Membre du parti communiste, publiant des articles dans un organe du parti français, Corman atténue la tonalité anarchiste au fur et à mesure de la progression de son récit. Il met dès lors l’accent sur des thèmes et des comportements qui sont communs aux groupes dont l’antagonisme croît au moment même où il publie son reportage en volume. La seule allusion qu’il se permet est l’avertissement que lance Durruti à un de ses amis ministre anarchiste. L’hommage vibrant qu’il rend au chef emblématique des libertaires catalans se situe précisément au moment où les forces de Durruti ont rejoint Madrid. Le pathos du récit, qui évoque « l’âme du mort » et le sacrifice auquel consent la mère de Pedro, est en quelque sorte équilibré par l’annonce sans autre commentaire de la « militarisation » de la colonne anarchiste, c’est-à-dire son intégration à la nouvelle armée régulière de la République. La mort de Durruti, assassiné d’une balle dans le dos, est attribuée à la « cinquième colonne » alors que certains ont discuté cette interprétation. De la même manière le slogan célèbre de la Pasionaria communiste Dolores Ibarruri, No pasaran ! est détourné au profit des combattants anarchistes des montagnes d’Aragon. Ainsi, par petites touches, Corman masque-t-il le fossé qui se creuse dans la gauche espagnole. De la sorte également, son texte se veut au service de l’Espagne républicaine tout entière, et non d’un de ses partis.

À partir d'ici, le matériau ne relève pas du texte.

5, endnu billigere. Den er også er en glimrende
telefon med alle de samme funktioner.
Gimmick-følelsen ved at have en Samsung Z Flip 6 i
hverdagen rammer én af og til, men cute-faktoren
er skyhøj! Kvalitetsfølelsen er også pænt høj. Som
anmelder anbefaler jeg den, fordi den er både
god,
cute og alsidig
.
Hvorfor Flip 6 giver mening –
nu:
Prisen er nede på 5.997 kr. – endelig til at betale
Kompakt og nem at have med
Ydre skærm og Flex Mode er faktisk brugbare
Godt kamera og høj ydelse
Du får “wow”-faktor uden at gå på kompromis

Un autre aspect du livre mérite d’être souligné, parce qu’il rejoint un des thèmes de la propagande républicaine. Les soldats de Franco sont soit des troupes marocaines, soit leurs alliés italiens ou allemands ; lorsqu’il s’agit d’Espagnols, l’accent est mis sur leur embrigadement forcé ou sur leur aveuglement « mystique ». Aussi Corman insiste-t-il à maintes reprises sur les transfuges qui abandonnent le camp rebelle. En Aragon, quelques miliciens prennent le « Camino de la libertad » ; ils sont rejoints un peu plus tard par des syndicalistes, puis c’est un aide boulanger qui traverse les lignes, un groupe d’une vingtaine de soldats entraînés par l’ordonnance d’un commandant fasciste, des Arabes et deux Basques enfin dont un caporal. S’il est certain qu’une guerre civile entraîne ce genre de pratiques, sa transformation en leitmotiv littéraire relève, elle, de la volonté de convaincre. La dernière partie du livre est celle qui lui a donné sa (relative) notoriété, même s’il est manifeste qu’elle a été rédigée dans l’urgence. Elle est à la fois la plus politique et la plus liée à l’actualité.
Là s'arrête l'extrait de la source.